En tercer lugar, los conflictos también se debieron a las revoluciones sociales y nacionales. El final de la I GM vino acompañado de revoluciones y cambios violentos de régimen en todos los países que fueron derrotados al acabar dicho conflicto. En este contexto, el autor identifica (i) conflictos de naturaleza sociopolítica, en busca de una redistribución del poder, de la tierra y de la riqueza como fue el caso de Rusia, Hungría, Bulgaria y Alemania (véase la Revolución de Noviembre de 1918). Pero al unísono se produjeron (ii) revoluciones nacionales en las zonas más inestables de los imperios austrohúngaro, ruso, alemán y otomano ya que aspiraban a consolidarse en Estados, inspirados por la idea de autodeterminación nacional. Por si fuera poco, en Oriente Próximo, el final de la I GM propició que las naciones vencedoras se inventaran naciones como Irak y Jordania o que los británicos pusieran las semillas para el comienzo del conflicto en Palestina, al apoyar al mismo tiempo a los árabes mientras luchaban contra el Imperio Otomano y paralelamente incentivar el establecimiento en Palestina de un hogar para el pueblo judío (Declaración Balfour). De hecho, en la política de posguerra de la I GM (véase Conferencia de El Cairo, 1921) están muchos de los antecedentes y razones de los actuales conflictos en Siria e Irak.
Todo lo que escriba es poco. En mi opinión, conviene muy mucho leer el excelente libro de Robert Gerwarth, Los Vencidos. Una reflexión final. Todo lo que sucedió en Europa entre 1917 y 1923 es prácticamente una broma comparado con lo que aconteció entre 1945 y 1950 al finalizar la II GM. Europa se suicidó en 1914. En 1950 nació una nueva Europa fruto del totalitarismo de derechas e izquierdas, del nacionalismo (y/o patriotismo), del caos, la desolación, el genocidio y la barbarie.

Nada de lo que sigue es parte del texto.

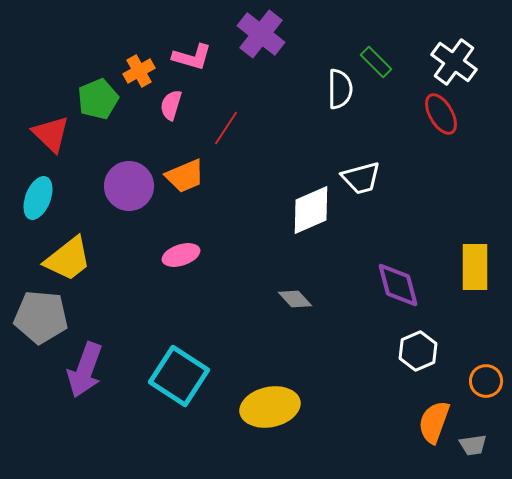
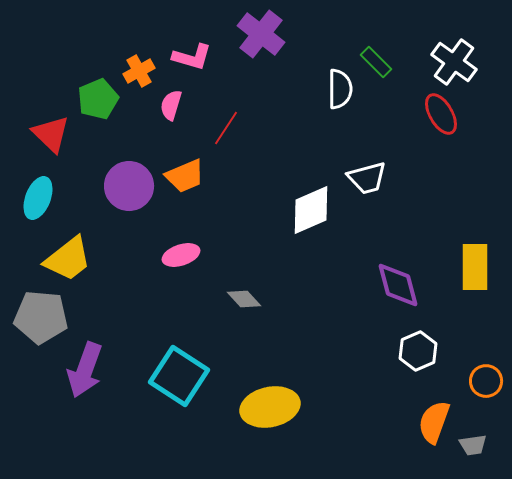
white trapezoid: moved 6 px right
gray diamond: moved 51 px left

Jamás debemos olvidarlo. En 2017 tenemos una Unión Europea que obviamente no es perfecta y que sigue teniendo muchos defectos; no obstante, ha supuesto un avance tan superlativo y probablemente nada esperado para cualquier europeo que naciera entre 1930 y 1960, que debemos seguir seguir apostando por unos futuros Estados Unidos de Europa.